C’est avec une liesse populaire, réelle ou mise en scène, que le président burundais a été accueilli lors de son récent retour de la 36è session ordinaire de l’Union Africaine le 20 février dernier où il a été élu par ses pairs comme troisième vice-président de l’organisation. Et comme souvent, les effets d’annonce accaparent le devant de la scène au détriment de certains sujets qui, au quotidien, forment et déforment l’avenir du continent. Voici donc un florilège des chantiers qui attendent l’Union Africaine et son désormais probable prochain président à l’horizon 2026.
Juillet 2018, Kigali. Lors de l’ouverture du 27è sommet ordinaire de l’Union Africaine, les présidents Paul Kagame du Rwanda et Idriss Deby du Tchad sont les premiers à recevoir leurs passeports africains. A l’époque, l’image est présentée comme historique. Historique, mais aussi symbolique. L’idée d’une libre circulation des personnes au sein du continent est l’un des principes chers aux fondateurs de l’organisation panafricaine. Du haut des cieux, les Kwame Nkrumah, Sekou Touré et autres Mwambutsa Bangiricenge ont dû échanger un sourire complice face à l’image de Kigali. Et pour couronner le tout, le sommet de Kigali prévoit un protocole sur la libre-circulation des personnes, le droit de résidence et le droit d’établissement. Il sera adopté une année plus tard.
Historique et symbolique donc. Mais pas que. Ce marathon enclenché par l’Union Africaine ressemble plus à une session de rattrapage tant les experts sont unanimes sur le retard du continent en matière d’échanges intra régional. Le commerce intra-africain représente un peu plus de 10% des échanges contre 22% en Amérique latine et 50% en Asie de l’Est.

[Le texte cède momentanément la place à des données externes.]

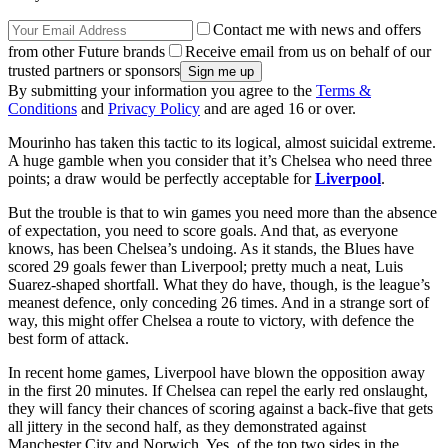
Contact me with news and offers
from other Future brands
Receive email from us on behalf of our
trusted partners or sponsors
By submitting your information you agree to the
Terms &
Conditions
and
Privacy Policy
and are aged 16 or over.
Mourinho has taken this tactic to its logical, almost suicidal extreme.
A huge gamble when you consider that it’s Chelsea who need three
points; a draw would be perfectly acceptable for
Liverpool
.
But the trouble is that to win games you need more than the absence
of expectation, you need to score goals. And that, as everyone
knows, has been Chelsea’s undoing. As it stands, the Blues have
scored 29 goals fewer than Liverpool; pretty much a neat, Luis
Suarez-shaped shortfall. What they do have, though, is the league’s
meanest defence, only conceding 26 times. And in a strange sort of
way, this might offer Chelsea a route to victory, with defence the
best form of attack.
In recent home games, Liverpool have blown the opposition away
in the first 20 minutes. If Chelsea can repel the early red onslaught,
they will fancy their chances of scoring against a back-five that gets
all jittery in the second half, as they demonstrated against
Manchester City and Norwich. Yes, of the top two sides in the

Environ cinq ans plus tard, la ratification du protocole sur la libre-circulation des personnes par les Etats membres de l’UA traine en longueur et le passeport africain tant attendu se fait attendre. La promesse du crépuscule de la décennie passée n’est toujours pas tenue.
Dis-moi où vont tes investissements, je te dirai qui tu es
Dans un monde incertain où les cartes sont sans cesse redistribuées, quelle sera la part de l’Afrique ? Quarante ans avant l’horizon 2063, dans quels secteurs le moindre dollar américain investi rassure sur un retour sur investissement à la hauteur ? Un mot revient en boucle : le numérique.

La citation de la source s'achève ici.